Ekman also heard from environmental groups in Minnesota who were concerned about Wisconsin Attorney General Brad Schimel's decision in May that the Wisconsin DNR has only limited authority to regulate high-capacity wells. "They were concerned that 'look at this, Wisconsin isn't going to be able to enforce its water-use laws,'" Ekman said in an interview with WPT after the June 21 vote on Waukesha's request.
Does this new language means that, say, Minnesota or New York can take Wisconsin to court if they're not happy with the DNR's oversight? "That would depend on the issue involved," said Peter Johnson, Deputy Director of Conference of Great Lakes and St. Lawrence Governors and Premiers, the administrative arm of the Great Lakes-St. Lawrence River Basin Water Resources Council. Member states can work out disputes through the council, but when that avenue is exhausted they're entitled to go to federal court, he said.
On the other hand, Bill Davis, president of Wisconsin's Sierra Club chapter, worried that the added language might be toothless. "These provisions also require another state to act and do not allow the citizens of Wisconsin to enforce the provisions of the diversion," Davis said in a June 21 statement. "We are leery that other states will not take the time or resources to watch over the Wisconsin DNR."
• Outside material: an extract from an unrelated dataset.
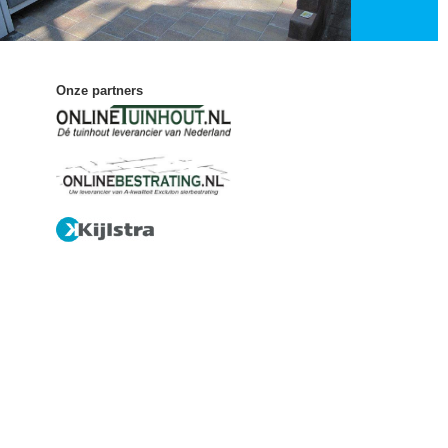
Onze partners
Another amendment, made at the request of Michigan, opens up Waukesha's water plants and the Wisconsin DNR’s records to scrutiny from other Great Lakes states. It reads:
"For as long as the City of Waukesha withdraws Basin water pursuant to this approved diversion, the City of Waukesha upon 30 days advance written notice shall allow the Compact Council or any Party to conduct an inspection and audit of the City of Waukesha operations; and the WDNR, upon 30 days advance written notice shall allow the Compact Council or any Party to inspect its records related to enforcement of this diversion and all conditions stated in this Section III.2."
Michigan Gov. Rick Snyder and his proxy before the council, Grant Trigger, also dealt with some home-front opposition. A bipartisan group of Michigan congressional representatives signed a May 26 letter urging rejection of the plan. While the letter didn’t mention environmental enforcement specifically, it did cite a concern for "the health of the Great Lakes and the welfare of all those who rely on them for their livelihood."
Waukesha is more than two years away from actually tapping into Great Lakes water. It's hard to say how future disputes over the diversion will play out, Johnson said, in part because this is a first time a community not strictly within the borders of the Great Lakes watershed has gained access to the supply.
"It's still going through some Wisconsin permitting processes and whatnot, so, there's nothing to enforce at this point, if you will," he said.